Actor Masanobu Katsumura, who is known as an expert on soccer, said his days staying at home amid the pandemic made him realize how precious it is to be able to get into a car with friends and drive down familiar roads to reach the stadium.

As someone who takes the stage, he has a strong affinity to seeing things live, saying, "I'm most moved by things created right in front of my eyes."

But even fans returning to the stands will not be able to unleash their cheers due to efforts to reduce the risk of infection, and it looks to be some time before the fervor of pre-pandemic times will be revived.

Katsumura intends to watch J-League's first-division matches from his home for the time being after their resumption Saturday. The professional soccer matches were suspended immediately after the season opener.

"The good thing is that there are no crowds at the shops or toilets," he said. "It is my real 'home' and I can relax while watching."

Tetsuichi Utsunomiya, a nonfiction writer who covers soccer, says the pandemic will change the landscape of sports viewing significantly.
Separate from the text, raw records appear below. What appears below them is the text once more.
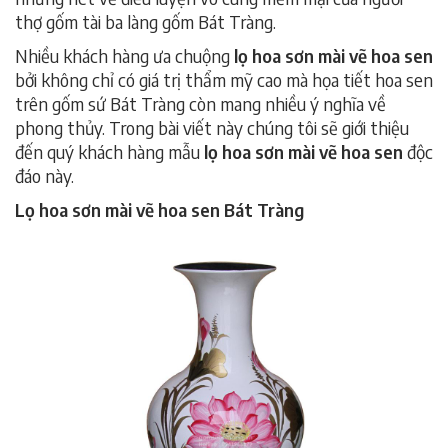
thợ gốm tài ba làng gốm Bát Tràng.
Nhiều khách hàng ưa chuộng
lọ hoa sơn mài vẽ hoa sen
bởi không chỉ có giá trị thẩm mỹ cao mà họa tiết hoa sen
trên gốm sứ Bát Tràng còn mang nhiều ý nghĩa về
phong thủy. Trong bài viết này chúng tôi sẽ giới thiệu
đến quý khách hàng mẫu
lọ hoa sơn mài vẽ hoa sen
độc
đáo này.
Lọ hoa sơn mài vẽ hoa sen Bát Tràng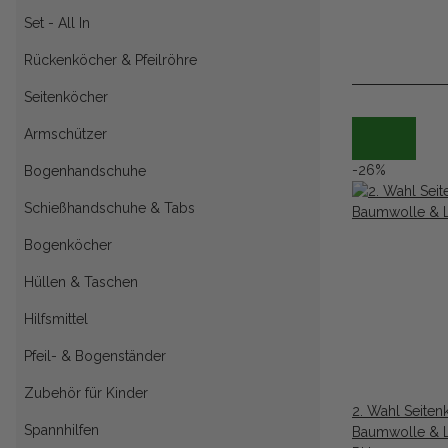
Set - All In
Rückenköcher & Pfeilröhre
Seitenköcher
Armschützer
-26%
Bogenhandschuhe
Schießhandschuhe & Tabs
Bogenköcher
Hüllen & Taschen
Hilfsmittel
Pfeil- & Bogenständer
Zubehör für Kinder
2. Wahl Seiten
Spannhilfen
Baumwolle & 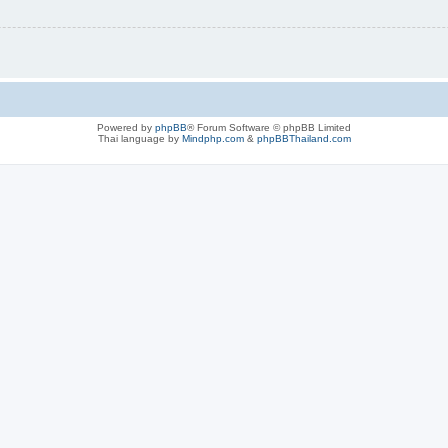
Powered by
phpBB
® Forum Software © phpBB Limited
Thai language by
Mindphp.com
&
phpBBThailand.com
In contrast with those who prefer to watch games at the venue, a new style consisting of cheering on teams while attaining a sense of unity through social media and other online platforms will gain ground, Utsunomiya said.

"Parents who have no time to go to the stadium due to child-rearing and elderly people with mobility issues may return as fans," he said.

Utsunomiya believes the changes are a natural response to recent events, similar to how England eliminated the majority of its fenced standing-only sections following a fatal crush at Hillsborough Stadium in Sheffield in 1989.

"Cheering culture has changed according to the times. I expect fans to adapt to the new standard brought on by the coronavirus," he said.